Hikâyesi ansızın yarım kalmış tüm âşıklara...

Kim bilir, belki farklı bir evrende ikinci bir şans bekliyordur sizin için...

🌊

1. BÖLÜM

Her şeyin nasıl başladığını hatırlıyorum...

Hep başkalarının başına geldiğini duyduğumuz şeyler bizim başımıza gelmez sanıyoruz. Geliyormuş.

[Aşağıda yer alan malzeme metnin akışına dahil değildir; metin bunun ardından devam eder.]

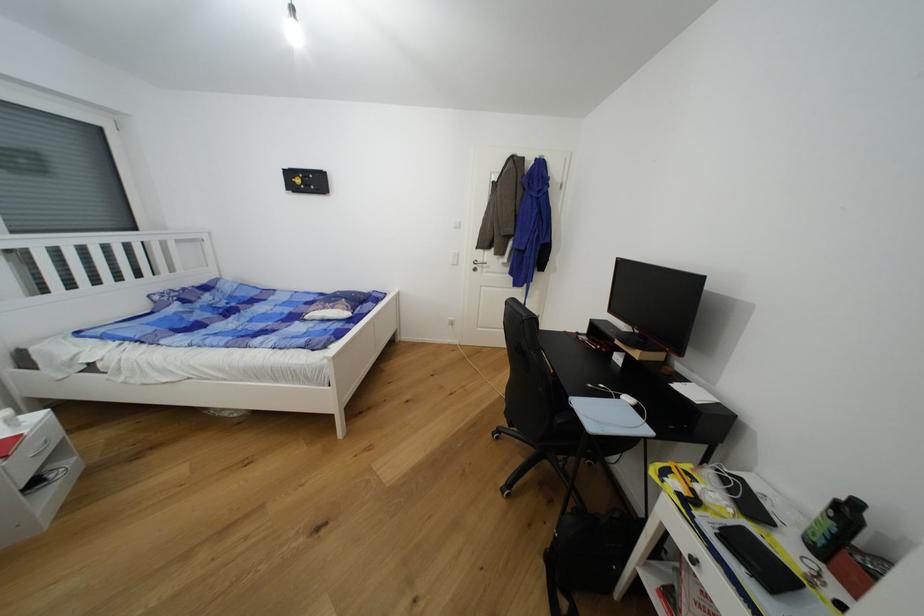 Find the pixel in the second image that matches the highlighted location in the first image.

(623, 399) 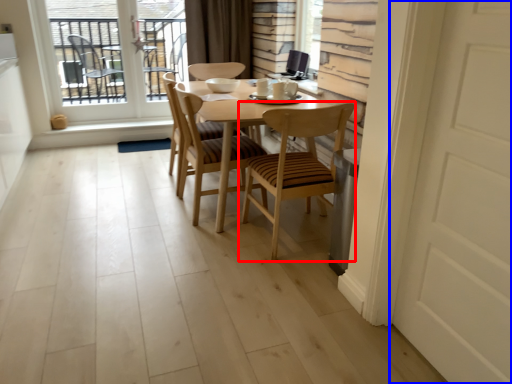 Question: Which point is closer to the camera, chair (highlighted by a red box) or door (highlighted by a blue box)?

Choices:
 (A) chair
 (B) door

Answer: (B) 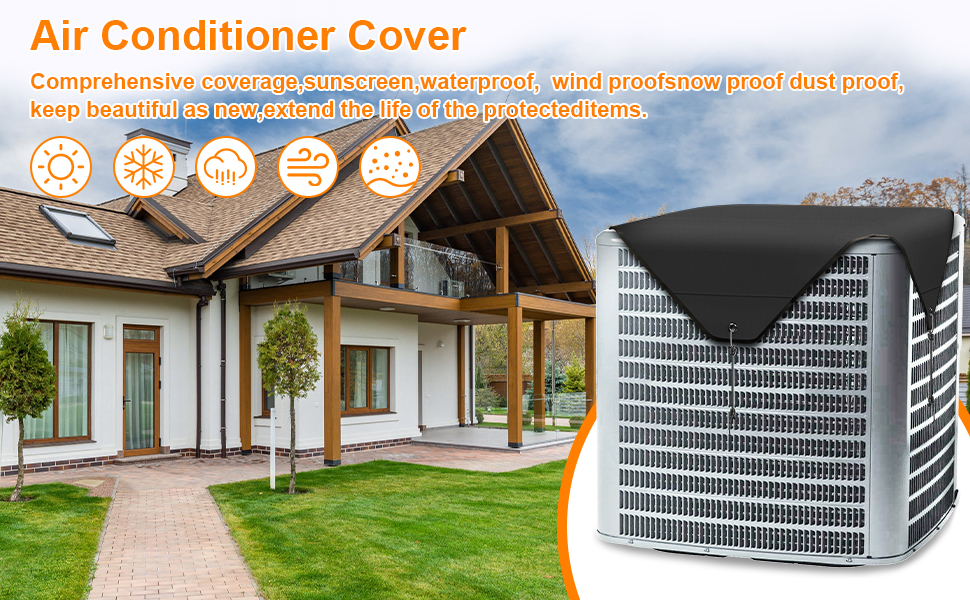 At what (x,y) coordinates should I click in order to perform the action: click on exposed rafter end. Please return your answer as a coordinate pair (x, y). The height and width of the screenshot is (600, 970). Looking at the image, I should click on (458, 178).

Bir şeyin 'varlığının farkında olmak' ile onun 'senin başına gelebileceğinin farkında olmak' farklı şeylermiş. Tıpkı milli piyangodan büyük ikramiyeyi kazanmak gibi...

Ya da ölüm...

Ölüm başucumuza gelene dek hep başkalarının başına gelen bir şey sanıyoruz. Ara ara bunun korkusunu yaşıyoruz ama nasıl ki korku somut olarak var olamayıp hep his olarak kalıyorsa, ölümün de sadece korku veren bir his olarak kalacağını, hayatımızda bir gerçeklik olarak var olmayacağınızı sanıyoruz. O güne daha çok varmış gibi düşünüyoruz. Bir an kadar yakınmış meğer. Bunu hayatta başıma gelen en kötü şey sayesinde öğrendiğimde, on yedi yaşındaydım. Okul müdürümüzün gergin bir yüzle sınıfımıza gelip beni alelacele sınıftan çıkardığı gündü. Annemin kaza geçirdiği gün...

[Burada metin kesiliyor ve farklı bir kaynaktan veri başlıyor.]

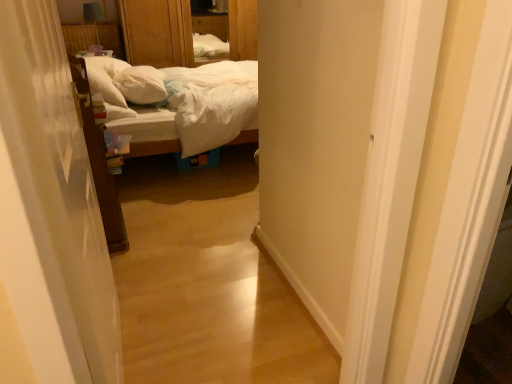 Question: Considering the relative sizes of white sheer curtain at left and wooden dresser at upper center in the image provided, is white sheer curtain at left smaller than wooden dresser at upper center?

Choices:
 (A) yes
 (B) no

Answer: (A)

Question: Are white sheer curtain at left and wooden dresser at upper center beside each other?

Choices:
 (A) no
 (B) yes

Answer: (A)

Question: Is wooden dresser at upper center completely or partially inside white sheer curtain at left?

Choices:
 (A) no
 (B) yes

Answer: (A)

Question: From a real-world perspective, is white sheer curtain at left positioned over wooden dresser at upper center based on gravity?

Choices:
 (A) yes
 (B) no

Answer: (B)

Question: Could you tell me if white sheer curtain at left is turned towards wooden dresser at upper center?

Choices:
 (A) yes
 (B) no

Answer: (B)

Question: Considering the relative positions of white soft pillow at center and white sheer curtain at left in the image provided, is white soft pillow at center to the left or to the right of white sheer curtain at left?

Choices:
 (A) left
 (B) right

Answer: (A)

Question: Is white soft pillow at center bigger or smaller than white sheer curtain at left?

Choices:
 (A) big
 (B) small

Answer: (B)

Question: In terms of height, does white soft pillow at center look taller or shorter compared to white sheer curtain at left?

Choices:
 (A) short
 (B) tall

Answer: (A)

Question: From a real-world perspective, is white soft pillow at center physically located above or below white sheer curtain at left?

Choices:
 (A) below
 (B) above

Answer: (A)

Question: From a real-world perspective, relative to white soft pillow at center, is wooden dresser at upper center vertically above or below?

Choices:
 (A) above
 (B) below

Answer: (A)

Question: Is wooden dresser at upper center wider or thinner than white soft pillow at center?

Choices:
 (A) wide
 (B) thin

Answer: (A)

Question: From the image's perspective, is wooden dresser at upper center located above or below white soft pillow at center?

Choices:
 (A) below
 (B) above

Answer: (B)

Question: Choose the correct answer: Is wooden dresser at upper center inside white soft pillow at center or outside it?

Choices:
 (A) inside
 (B) outside

Answer: (B)

Question: In terms of size, does white soft bed at center appear bigger or smaller than wooden dresser at upper center?

Choices:
 (A) small
 (B) big

Answer: (B)

Question: In terms of height, does white soft bed at center look taller or shorter compared to wooden dresser at upper center?

Choices:
 (A) short
 (B) tall

Answer: (A) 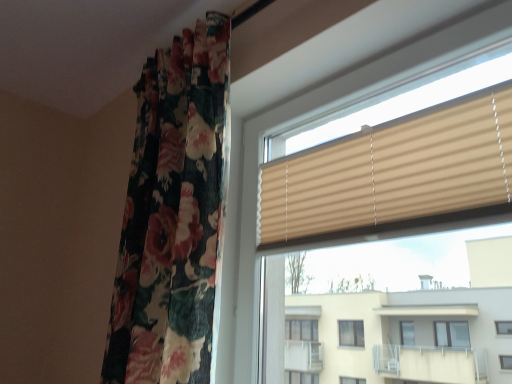 Question: In the image, is floral fabric curtain at left positioned in front of or behind beige ribbed blinds at center?

Choices:
 (A) behind
 (B) front

Answer: (A)

Question: In terms of height, does floral fabric curtain at left look taller or shorter compared to beige ribbed blinds at center?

Hayat ve ölümle ilgili ilk kez o gün düşünmüştüm. Hep var olacak sandığımız birinin bir anda yok olabilme ihtimalinin o gün farkına varmıştım ilk kez. Böylesine korkunç bir ihtimalin varlığı ile hiç yokmuşçasına yaşıyor olmak, bir tokat gibi inmişti yüzüme. Hayat karşısında nasıl da kırılgan, ölüm karşısında nasıl da aciz olduğumuzu fark etmek beni dehşete düşürmüştü.

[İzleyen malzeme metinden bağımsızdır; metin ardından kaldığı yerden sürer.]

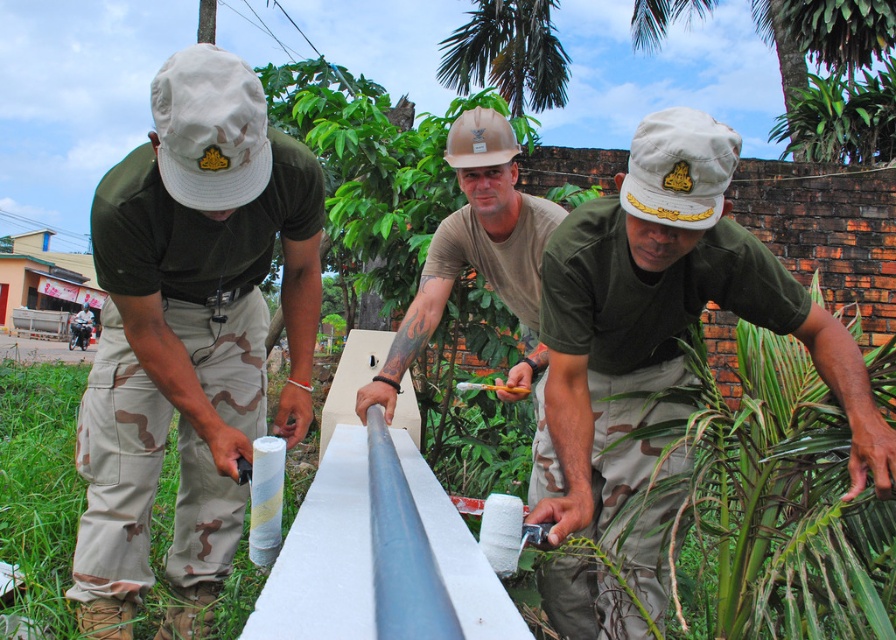 Is green matte uniform at center bigger than matte brown helmet at center?

Indeed, green matte uniform at center has a larger size compared to matte brown helmet at center.

Who is taller, green matte uniform at center or matte brown helmet at center?

Standing taller between the two is green matte uniform at center.

The image size is (896, 640). I want to click on green matte uniform at center, so click(664, 321).

This screenshot has height=640, width=896. Identify the location of green matte uniform at center. point(664,321).

Can you confirm if matte khaki uniform at center is positioned to the left of green matte uniform at center?

Correct, you'll find matte khaki uniform at center to the left of green matte uniform at center.

Between matte khaki uniform at center and green matte uniform at center, which one has less height?

green matte uniform at center

At what (x,y) coordinates should I click in order to perform the action: click on matte khaki uniform at center. Please return your answer as a coordinate pair (x, y). Looking at the image, I should click on (190, 336).

Measure the distance from matte khaki uniform at center to matte brown helmet at center.

They are 26.95 inches apart.

Is point (308, 256) positioned behind point (362, 410)?

No.

The image size is (896, 640). In order to click on matte khaki uniform at center in this screenshot , I will do `click(190, 336)`. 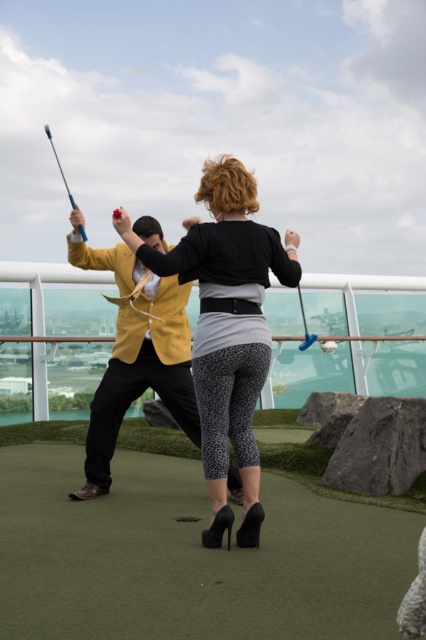 You are a fashion designer observing the image and want to create a line of sportswear. Which object in the scene, the black textured leggings at center or the blue plastic fishing pole at upper left, would you consider for inspiration based on its size?

The black textured leggings at center would be better for inspiration because its width surpasses the blue plastic fishing pole at upper left, indicating a larger surface area to work with. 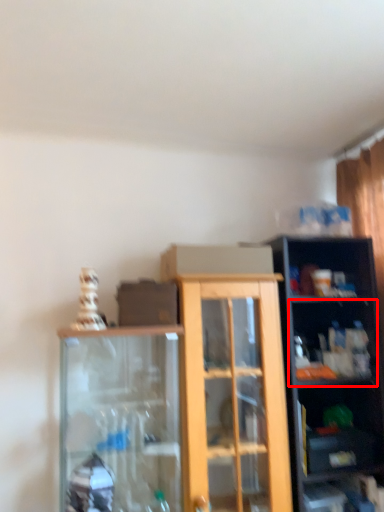 Question: Observing the image, what is the correct spatial positioning of shelf (annotated by the red box) in reference to shelf?

Choices:
 (A) right
 (B) left

Answer: (A) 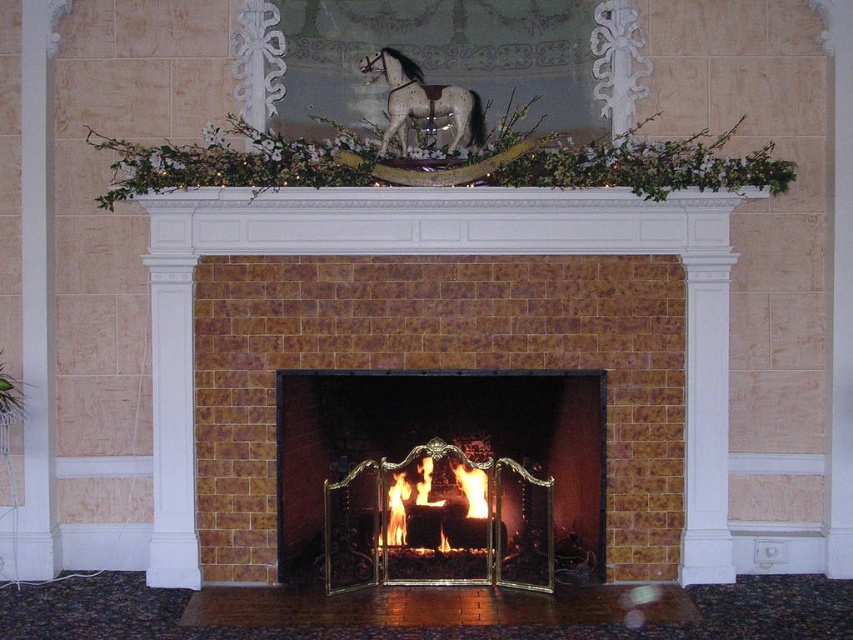 Question: From the image, what is the correct spatial relationship of flaming wood at center in relation to speckled gray horse at upper center?

Choices:
 (A) below
 (B) above

Answer: (A)

Question: Is brown brick fireplace at center closer to the viewer compared to speckled gray horse at upper center?

Choices:
 (A) no
 (B) yes

Answer: (B)

Question: Where is brown brick fireplace at center located in relation to speckled gray horse at upper center in the image?

Choices:
 (A) right
 (B) left

Answer: (A)

Question: Which object is farther from the camera taking this photo?

Choices:
 (A) speckled gray horse at upper center
 (B) brown brick fireplace at center
 (C) brass fireplace screen at center

Answer: (A)

Question: Which point is closer to the camera?

Choices:
 (A) brass fireplace screen at center
 (B) flaming wood at center
 (C) brown brick fireplace at center

Answer: (C)

Question: Which of these objects is positioned closest to the flaming wood at center?

Choices:
 (A) speckled gray horse at upper center
 (B) brass fireplace screen at center
 (C) brown brick fireplace at center

Answer: (B)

Vücudumun korkudan kaskatı kesildiğini, tüm kaslarımın kilitlendiğini hatırlıyorum.

Hayır, başıma gelen o kötü şey bu değildi. Elbette bu da çok kötüydü ama annemin durumu o büyük kazaya rağmen son derece iyiydi. Sadece önümüzdeki altı ay ciddi bir fizik tedavi görmesi gerekiyordu. Ben artık evde olacağı için mutluydum ama patronu pek mutlu olmamıştı. Sanırım iş dünyasının acımasızlığıyla da ilk kez o gün tanışmıştım ve son olmayacaktı.

Babam sevgi dolu bir adamdı. Annemle beni dünyadaki her şeyden çok seviyordu ve bunu her an hissettiriyordu. Annemin kendi başına yürüyebileceği seviyeye gelene dek geçirdiği o bir aylık sürede onu kucağında taşımaktan çok memnundu. Annem o büyük kazadan sadece bu kadarla kurtulduğu için öyle mutluydu ki, gerekseydi ömrünün sonuna dek annemi sırtında taşıyabileceğini söylemişti bir keresinde.

Babamla birlikte onun için yemekler yapardık. Annem de mutfaktaki bir sandalyede oturur, dj'lik sorumluluğunu üstlenirdi. Üçümüzün mutfakta şarkı söyleyerek yemek yaptığı günler hayatımın en özel anılarıydı. Bazı şeylerin değerini onları kaybettiğimizde ya da kaybetmeye çok yaklaştığımız anlarda anlıyoruz. Biz kaybetmeden anlayabilen şanslı kesimdendik.

Sonra, babam da iş yerinden kovuldu. Bunu hak edecek hiçbir şey yapmamıştı, sadece şirketi küçülmeye gidiyordu. Zor bir zamandan geçtiğimizi umursamamışlardı.